Virtual care platform eVisit acquires virtual care platform Bluestream Health. Bluestream adds ‘white labeled’ telehealth as a customized “front door” for health systems along with virtual care workflow and LanguageLine translation to eVisit’s capabilities in automating patient care management for large health systems. eVisit picks up Bluestream’s 50,000 providers and 500 health systems to add to its 100 healthcare delivery organizations, 2,000 sites of care, and access by over 275,000 clinicians.  Acquisition cost and leadership/workforce transition are not disclosed. eVisit is based in Phoenix while Bluestream is HQ’d in NYC. This Editor first met with founder Brian Yarnell about 2015 or possibly earlier, when the company was operating out of two offices in shared workspace. Release, eVisit Bluestream acquisition page. FierceHealthcare

A new industry organization launches to lobby Congress and government for home health.
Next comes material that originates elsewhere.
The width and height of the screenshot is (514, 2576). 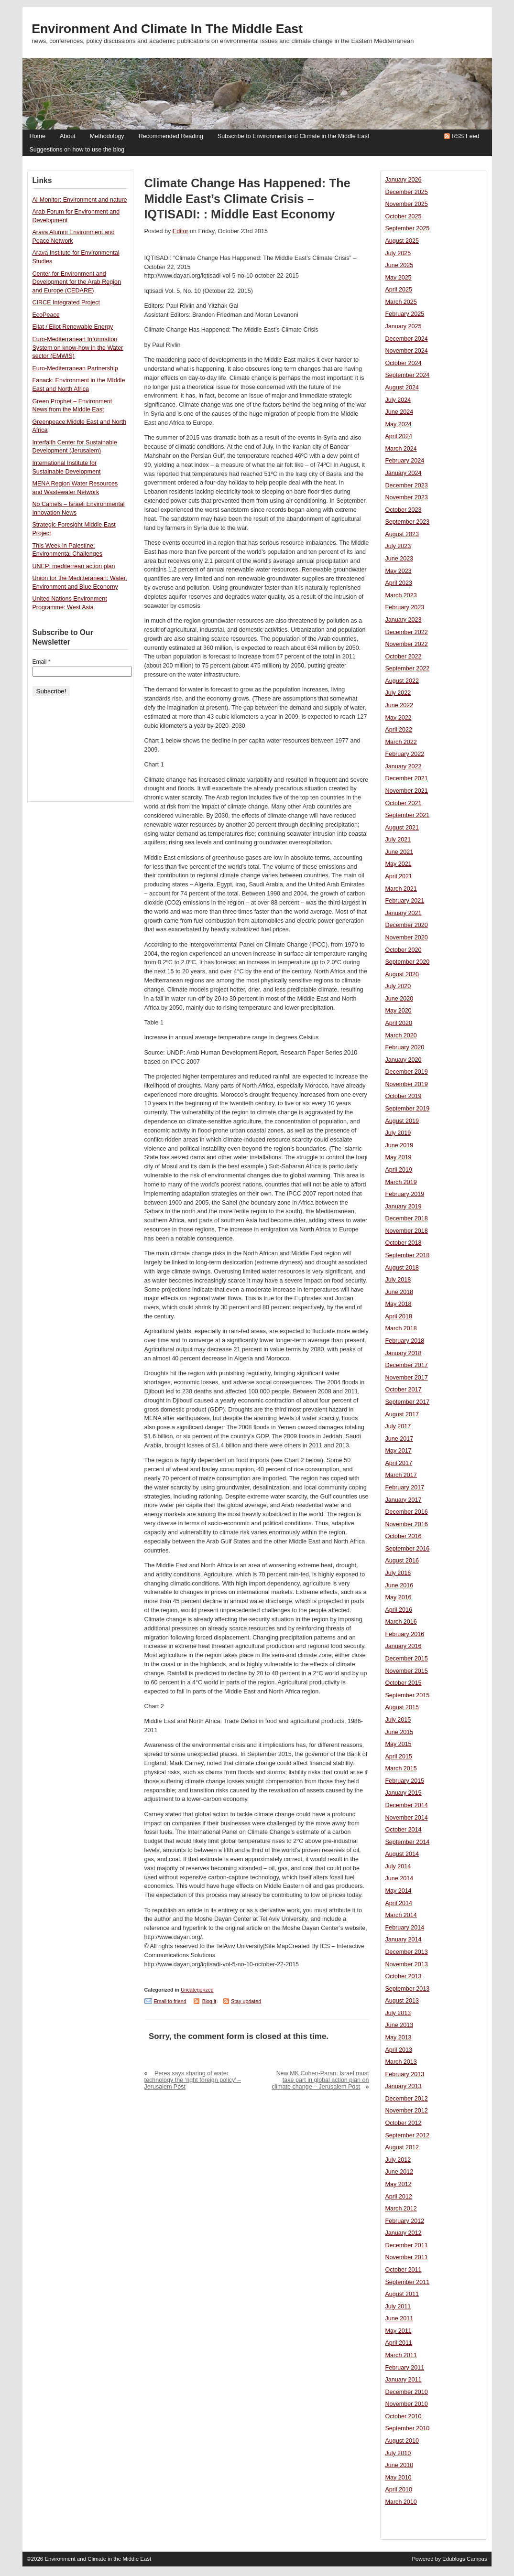 I want to click on May 2016, so click(x=398, y=1597).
Moving Health Home announced in March that it was forming to unify healthcare organizations to advocate for home health and to make the home a reimbursable site of care from insurers and Medicare. This spans prevention such as fall risk assessment and nutrition as well as direct care in the home including hospital at home. Members include Amazon, Hackensack Meridian Health, DaVita, Signify Health, Dispatch Health, and many others from the clinical, vendor, and provider areas. It’s headed by Krista Drobac, who has been for some time an activist in the connected health and health policy areas. Earlier this month, they announced that there will be a House bill, Expanding Care in the Home Act (ECHA) which is similar to prior bills both in the House and Senate.